BEGIN MATERIAL PROVIDED

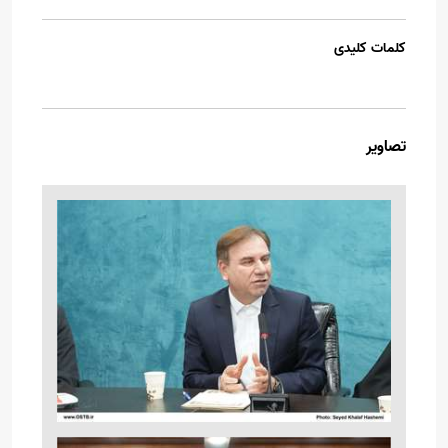
کلمات کلیدی
تصاویر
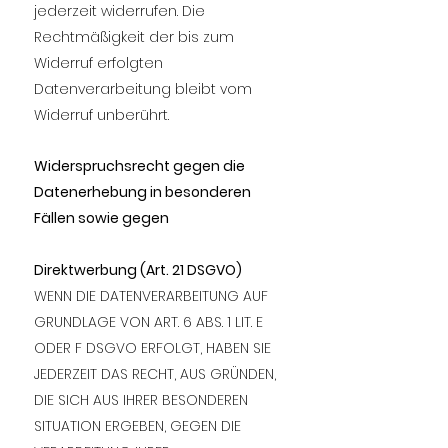
jederzeit widerrufen. Die
Rechtmäßigkeit der bis zum
Widerruf erfolgten
Datenverarbeitung bleibt vom
Widerruf unberührt.
Widerspruchsrecht gegen die
Datenerhebung in besonderen
Fällen sowie gegen
Direktwerbung (Art. 21 DSGVO)
WENN DIE DATENVERARBEITUNG AUF
GRUNDLAGE VON ART. 6 ABS. 1 LIT. E
ODER F DSGVO ERFOLGT, HABEN SIE
JEDERZEIT DAS RECHT, AUS GRÜNDEN,
DIE SICH AUS IHRER BESONDEREN
SITUATION ERGEBEN, GEGEN DIE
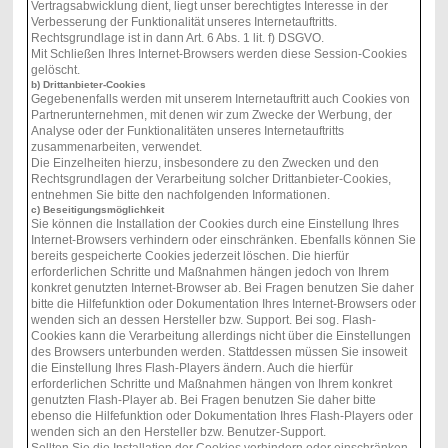
Vertragsabwicklung dient, liegt unser berechtigtes Interesse in der
Verbesserung der Funktionalität unseres Internetauftritts.
Rechtsgrundlage ist in dann Art. 6 Abs. 1 lit. f) DSGVO.
Mit Schließen Ihres Internet-Browsers werden diese Session-Cookies
gelöscht.
b) Drittanbieter-Cookies
Gegebenenfalls werden mit unserem Internetauftritt auch Cookies von
Partnerunternehmen, mit denen wir zum Zwecke der Werbung, der
Analyse oder der Funktionalitäten unseres Internetauftritts
zusammenarbeiten, verwendet.
Die Einzelheiten hierzu, insbesondere zu den Zwecken und den
Rechtsgrundlagen der Verarbeitung solcher Drittanbieter-Cookies,
entnehmen Sie bitte den nachfolgenden Informationen.
c) Beseitigungsmöglichkeit
Sie können die Installation der Cookies durch eine Einstellung Ihres
Internet-Browsers verhindern oder einschränken. Ebenfalls können Sie
bereits gespeicherte Cookies jederzeit löschen. Die hierfür
erforderlichen Schritte und Maßnahmen hängen jedoch von Ihrem
konkret genutzten Internet-Browser ab. Bei Fragen benutzen Sie daher
bitte die Hilfefunktion oder Dokumentation Ihres Internet-Browsers oder
wenden sich an dessen Hersteller bzw. Support. Bei sog. Flash-
Cookies kann die Verarbeitung allerdings nicht über die Einstellungen
des Browsers unterbunden werden. Stattdessen müssen Sie insoweit
die Einstellung Ihres Flash-Players ändern. Auch die hierfür
erforderlichen Schritte und Maßnahmen hängen von Ihrem konkret
genutzten Flash-Player ab. Bei Fragen benutzen Sie daher bitte
ebenso die Hilfefunktion oder Dokumentation Ihres Flash-Players oder
wenden sich an den Hersteller bzw. Benutzer-Support.
Sollten Sie die Installation der Cookies verhindern oder einschränken,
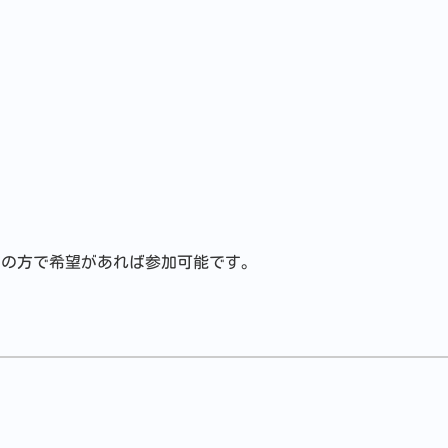
しの方で希望があれば参加可能です。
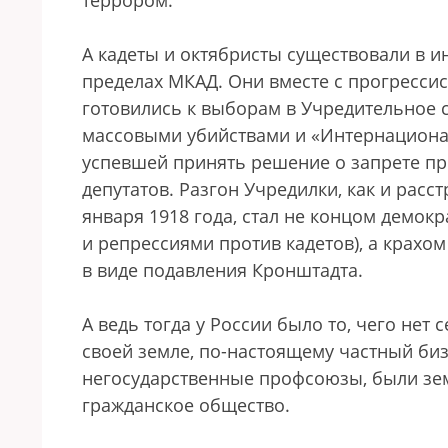
террором.
А кадеты и октябристы существовали в и
пределах МКАД. Они вместе с прогрессис
готовились к выборам в Учредительное с
массовыми убийствами и «Интернационал
успевшей принять решение о запрете про
депутатов. Разгон Учредилки, как и расс
января 1918 года, стал не концом демок
и репрессиями против кадетов), а крахо
в виде подавления Кронштадта.
А ведь тогда у России было то, чего нет 
своей земле, по-настоящему частный биз
негосударственные профсоюзы, были зем
гражданское общество.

END MATERIAL PROVIDED

# TASK DIRECTIONS
What belongs in the answer is each line of the listing that contains the word "wenden".

# WRITTEN REPLY
wenden sich an dessen Hersteller bzw. Support. Bei sog. Flash-
wenden sich an den Hersteller bzw. Benutzer-Support.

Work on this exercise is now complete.